Dataset excerpts Start Marker

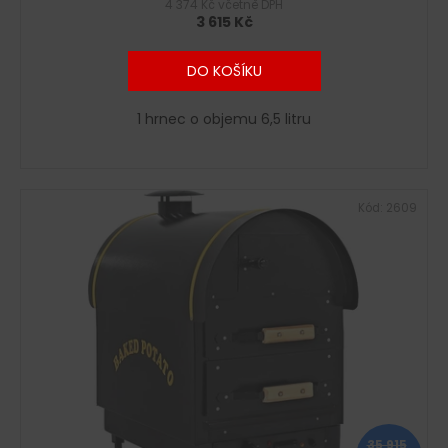
4 374 Kč včetně DPH
3 615 Kč
DO KOŠÍKU
1 hrnec o objemu 6,5 litru
Kód:
2609
35 915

Dataset excerpts End Marker

_What needs to be done_
Every line of the material is to be quoted exactly, with no pictures carried over.

_Solution for this problem_
4 374 Kč včetně DPH
3 615 Kč
DO KOŠÍKU
1 hrnec o objemu 6,5 litru
Kód:
2609
35 915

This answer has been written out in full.